HMI Sulsel Soroti Dampak Pasca Satu Dekade Pemerintahan Jokowi Jelang Kunjungan ke Makassar

ruminews.id, Makassar — Himpunan Mahasiswa Islam (HMI) Badan Koordinasi Sulawesi Selatan menyoroti berbagai persoalan struktural di Sulawesi Selatan yang dinilai merupakan akumulasi dampak kebijakan nasional selama satu dekade pemerintahan Presiden ke-7 RI Joko Widodo, menjelang agenda kunjungannya ke Makassar yang dijadwalkan berlangsung pada akhir Januari 2026.

Sorotan tersebut masih berada pada tahap opini dan evaluasi kritis, belum menjadi pernyataan aksi resmi organisasi. Namun, HMI Sulsel menilai momentum kunjungan Jokowi relevan untuk membuka ruang refleksi publik terkait warisan kebijakan pembangunan nasional dan implikasinya terhadap kondisi sosial, agraria, lingkungan, serta penegakan hak asasi manusia di daerah.

Ketua Bidang Perlindungan HAM Badko HMI Sulsel, Iwan Mazkrib, menegaskan bahwa kritik yang disampaikan bukan ditujukan pada figur personal, melainkan pada arah dan model pembangunan negara yang dijalankan selama sepuluh tahun terakhir.

“Pembangunan nasional yang dijalankan selama satu dekade tidak sepenuhnya berbanding lurus dengan kepentingan masyarakat kecil di Sulawesi Selatan. Kita melihat ketimpangan yang nyata, mulai dari kerusakan ekologis, konflik dan kejahatan agraria, perampasan ruang hidup, praktik korupsi, hingga aspirasi masyarakat yang tidak terakomodasi dalam kebijakan, dan pada akhirnya memicu pelanggaran HAM,” kata Mazkrib.

Dampak Kebijakan Nasional di Sulawesi Selatan, Menurut HMI Sulsel, Sulawesi Selatan selama sepuluh tahun terakhir menjadi bagian dari wilayah prioritas pembangunan nasional melalui proyek infrastruktur, investasi sumber daya alam, serta pengembangan kawasan strategis. Namun, percepatan tersebut dinilai tidak diiringi dengan penguatan prinsip keadilan agraria, keberlanjutan lingkungan, dan kepastian hukum.

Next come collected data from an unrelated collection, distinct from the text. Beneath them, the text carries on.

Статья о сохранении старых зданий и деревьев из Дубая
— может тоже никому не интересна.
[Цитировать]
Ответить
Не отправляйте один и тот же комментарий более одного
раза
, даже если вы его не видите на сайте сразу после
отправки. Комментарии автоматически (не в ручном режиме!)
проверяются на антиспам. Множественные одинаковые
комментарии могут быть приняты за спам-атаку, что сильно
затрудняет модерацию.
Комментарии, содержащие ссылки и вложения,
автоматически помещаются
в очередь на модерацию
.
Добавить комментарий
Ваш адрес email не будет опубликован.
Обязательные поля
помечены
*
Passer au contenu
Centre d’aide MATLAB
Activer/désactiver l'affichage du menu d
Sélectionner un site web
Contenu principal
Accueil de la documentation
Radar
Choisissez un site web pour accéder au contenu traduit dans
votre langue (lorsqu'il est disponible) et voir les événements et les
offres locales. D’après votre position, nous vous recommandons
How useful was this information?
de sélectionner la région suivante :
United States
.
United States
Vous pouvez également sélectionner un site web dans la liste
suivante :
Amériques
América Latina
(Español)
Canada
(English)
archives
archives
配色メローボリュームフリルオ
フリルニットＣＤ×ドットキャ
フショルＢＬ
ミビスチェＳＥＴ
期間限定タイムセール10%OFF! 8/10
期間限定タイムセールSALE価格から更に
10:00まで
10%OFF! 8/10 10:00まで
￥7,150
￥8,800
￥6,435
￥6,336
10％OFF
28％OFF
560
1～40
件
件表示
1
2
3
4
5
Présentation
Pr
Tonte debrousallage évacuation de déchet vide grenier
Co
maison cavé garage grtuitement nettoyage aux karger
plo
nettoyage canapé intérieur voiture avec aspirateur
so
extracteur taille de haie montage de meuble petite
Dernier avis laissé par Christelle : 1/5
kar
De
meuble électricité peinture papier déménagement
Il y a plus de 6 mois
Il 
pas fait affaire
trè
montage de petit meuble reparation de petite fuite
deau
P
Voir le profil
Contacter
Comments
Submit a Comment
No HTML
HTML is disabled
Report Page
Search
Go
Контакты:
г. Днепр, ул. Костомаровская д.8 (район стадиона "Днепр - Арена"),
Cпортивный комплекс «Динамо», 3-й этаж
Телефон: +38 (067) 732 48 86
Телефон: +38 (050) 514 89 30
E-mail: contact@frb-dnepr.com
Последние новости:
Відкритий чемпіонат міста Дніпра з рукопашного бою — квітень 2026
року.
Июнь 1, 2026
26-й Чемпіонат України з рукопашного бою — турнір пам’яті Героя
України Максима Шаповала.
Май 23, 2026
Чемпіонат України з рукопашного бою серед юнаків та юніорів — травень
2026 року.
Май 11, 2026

Data Kementerian ATR/BPN menunjukkan ratusan hingga ribuan bidang tanah di Sulawesi Selatan berada dalam status sengketa, tumpang tindih, maupun perkara hukum. Kondisi ini membuka ruang terjadinya konflik agraria berkepanjangan, serta memperkuat dugaan praktik mafia tanah yang melibatkan aktor berjejaring, mulai dari oknum birokrasi hingga pemilik modal.

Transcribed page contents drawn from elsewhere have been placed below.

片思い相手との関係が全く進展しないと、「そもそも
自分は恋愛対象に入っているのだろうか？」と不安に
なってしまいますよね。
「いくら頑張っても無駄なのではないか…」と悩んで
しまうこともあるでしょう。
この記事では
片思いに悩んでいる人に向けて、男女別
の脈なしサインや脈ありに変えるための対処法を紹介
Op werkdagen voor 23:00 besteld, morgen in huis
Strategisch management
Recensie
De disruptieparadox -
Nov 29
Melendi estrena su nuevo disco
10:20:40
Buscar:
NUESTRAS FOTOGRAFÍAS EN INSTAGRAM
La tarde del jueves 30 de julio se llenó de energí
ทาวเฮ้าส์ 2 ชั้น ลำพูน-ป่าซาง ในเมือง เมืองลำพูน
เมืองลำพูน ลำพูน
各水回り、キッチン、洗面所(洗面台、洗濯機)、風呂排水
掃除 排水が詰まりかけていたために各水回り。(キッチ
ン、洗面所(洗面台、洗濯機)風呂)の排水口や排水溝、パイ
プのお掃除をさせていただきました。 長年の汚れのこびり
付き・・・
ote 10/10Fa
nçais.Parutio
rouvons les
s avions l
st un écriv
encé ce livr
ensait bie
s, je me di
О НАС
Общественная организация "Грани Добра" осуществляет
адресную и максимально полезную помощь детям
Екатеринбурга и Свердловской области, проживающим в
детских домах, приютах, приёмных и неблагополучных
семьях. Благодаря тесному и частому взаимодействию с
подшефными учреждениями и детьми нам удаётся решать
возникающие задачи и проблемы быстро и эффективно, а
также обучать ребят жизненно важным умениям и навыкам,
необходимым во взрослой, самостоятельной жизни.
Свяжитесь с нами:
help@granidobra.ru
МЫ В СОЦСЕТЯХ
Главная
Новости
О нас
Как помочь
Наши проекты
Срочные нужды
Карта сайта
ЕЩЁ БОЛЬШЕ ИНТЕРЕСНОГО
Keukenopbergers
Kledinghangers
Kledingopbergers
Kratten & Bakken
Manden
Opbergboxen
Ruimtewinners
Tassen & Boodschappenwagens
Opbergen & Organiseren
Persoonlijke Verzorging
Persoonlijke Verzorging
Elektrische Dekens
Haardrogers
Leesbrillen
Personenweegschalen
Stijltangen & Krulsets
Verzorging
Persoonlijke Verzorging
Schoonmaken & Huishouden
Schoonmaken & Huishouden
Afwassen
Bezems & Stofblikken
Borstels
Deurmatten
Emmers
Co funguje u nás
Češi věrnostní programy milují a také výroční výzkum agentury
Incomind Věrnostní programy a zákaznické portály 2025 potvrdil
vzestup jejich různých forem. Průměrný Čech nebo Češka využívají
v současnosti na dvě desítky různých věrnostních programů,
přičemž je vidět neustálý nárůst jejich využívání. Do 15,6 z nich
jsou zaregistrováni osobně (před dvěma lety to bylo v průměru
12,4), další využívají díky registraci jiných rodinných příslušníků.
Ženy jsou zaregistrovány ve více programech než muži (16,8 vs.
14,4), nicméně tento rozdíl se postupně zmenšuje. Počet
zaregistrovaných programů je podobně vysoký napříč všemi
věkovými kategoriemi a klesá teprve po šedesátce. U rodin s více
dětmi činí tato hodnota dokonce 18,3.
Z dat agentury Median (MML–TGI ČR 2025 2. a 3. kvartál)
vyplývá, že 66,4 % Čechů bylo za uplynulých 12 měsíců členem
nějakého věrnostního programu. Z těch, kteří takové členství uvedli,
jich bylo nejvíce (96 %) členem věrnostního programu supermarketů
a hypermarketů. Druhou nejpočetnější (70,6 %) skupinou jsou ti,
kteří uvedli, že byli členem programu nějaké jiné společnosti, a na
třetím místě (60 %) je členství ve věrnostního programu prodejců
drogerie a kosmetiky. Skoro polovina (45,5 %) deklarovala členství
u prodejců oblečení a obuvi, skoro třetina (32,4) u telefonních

Di sisi lain, berbagai laporan organisasi masyarakat sipil dan lembaga bantuan hukum mencatat meningkatnya kasus alih fungsi lahan, degradasi lingkungan, serta kriminalisasi warga yang mempertahankan ruang hidupnya. Fenomena tersebut dinilai mencerminkan lemahnya perlindungan hak ekonomi, sosial, dan budaya masyarakat.

“Ketika kebijakan pembangunan lebih menekankan percepatan investasi, sementara reforma agraria, perlindungan lingkungan, dan penegakan hukum dan HAM tertinggal, maka yang muncul adalah konflik struktural. Ini bukan persoalan lokal semata, tetapi dampak sistemik dari kebijakan negara,” tegas Mazkrib.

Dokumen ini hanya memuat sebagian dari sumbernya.